L’initiative sur la neutralité demande d’inscrire dans la Constitution fédérale une neutralité permanente, globale et armée.
Concrètement, la Suisse ne pourrait plus participer à des conflits militaires ni soutenir des sanctions à l’encontre d’États engagés dans une guerre. En outre, elle ne pourrait adhérer à des organisations internationales ou y participer que si leurs objectifs sont compatibles avec cette conception stricte de la neutralité.

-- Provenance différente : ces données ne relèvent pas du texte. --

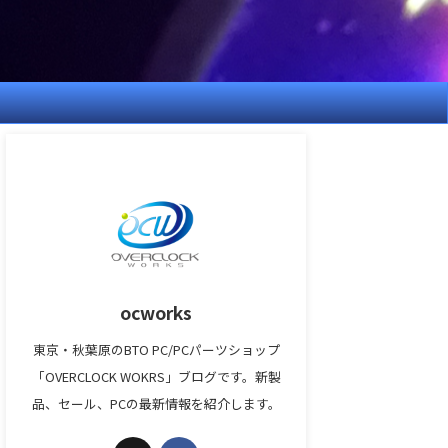
ocworks
東京・秋葉原のBTO PC/PCパーツショップ
「OVERCLOCK WOKRS」ブログです。新製
品、セール、PCの最新情報を紹介します。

Les arguments des partisans
Les partisans de l’initiative estiment qu’une neutralité strictement définie renforcerait la crédibilité de la Suisse et préserverait son rôle traditionnel de médiatrice dans les conflits internationaux.
Selon eux, la Suisse doit rester à l’écart des tensions géopolitiques et conserver son indépendance vis-à-vis des différents blocs internationaux. Ils considèrent notamment que la reprise des sanctions contre la Russie constitue un éloignement de la neutralité traditionnelle.
Pourquoi l’UCI s’oppose à l’initiative sur la neutralité
L’UCI reconnaît pleinement l’importance de la neutralité pour la Suisse. Toutefois, l’initiative ne convainc pas pour plusieurs raisons.
Des contraintes excessives pour la politique étrangère
L’initiative introduirait pour la première fois une définition très détaillée et contraignante de la neutralité dans la Constitution. Elle réduirait considérablement la marge de manœuvre du Conseil fédéral et du Parlement face aux crises internationales futures.
Or, le contexte international évolue constamment. La Suisse doit pouvoir disposer de la flexibilité nécessaire pour répondre de manière appropriée aux nouveaux défis en matière de politique étrangère et de sécurité.
Un risque d’isolement international
La Suisse tire profit de son intégration dans les réseaux internationaux et de son engagement actif au sein de la communauté internationale. Avec cette initiative, elle pourrait être empêchée de participer à certaines mesures internationales importantes, même lorsqu’elles reposent sur le droit international ou bénéficient d’un large soutien international.
Une telle situation risquerait d’affaiblir l’image de la Suisse en tant que partenaire fiable et de réduire son influence sur la scène internationale.
Des conséquences négatives pour la place économique suisse
En tant que pays fortement tourné vers l’exportation, la Suisse dépend de relations internationales stables, de marchés ouverts et de partenariats fiables. Pour de nombreuses entreprises, des relations économiques et politiques solides avec l’étranger sont essentielles.
Une politique de neutralité trop rigide pourrait donner l’image d’une Suisse moins prévisible et compliquer la coopération internationale dans les domaines du commerce, de la recherche et de l’innovation.
Des risques pour l’économie bernoise
L’industrie d’exportation bernoise, notamment dans les secteurs des machines, de la technique médicale, de l’industrie de précision et des services, dépend fortement de la coopération internationale et de conditions-cadres stables.
L’initiative n’apporte aucun avantage identifiable à la place économique bernoise. Au contraire, elle pourrait engendrer des incertitudes à long terme et limiter inutilement la capacité d’action de la Suisse dans ses relations économiques internationales.
Recommandation du Conseil fédéral et du Parlement
Le Conseil fédéral et le Parlement recommandent tous deux le rejet de l’initiative sur la neutralité.
Conclusion
L’UCI soutient clairement le principe de la neutralité, qui demeure un élément essentiel de la politique étrangère suisse. Toutefois, l’initiative sur la neutralité va trop loin. Elle limiterait la capacité d’action de la Suisse, réduirait sa flexibilité en matière de politique étrangère et créerait des risques pour la coopération internationale ainsi que pour l’économie.
Pour l’économie bernoise, fortement orientée vers l’exportation, les inconvénients d’une définition rigide de la neutralité l’emportent clairement sur les avantages potentiels.
L’Union du Commerce et de l’Industrie du Canton de Berne (UCI) recommande donc clairement de voter NON à l’initiative sur la neutralité.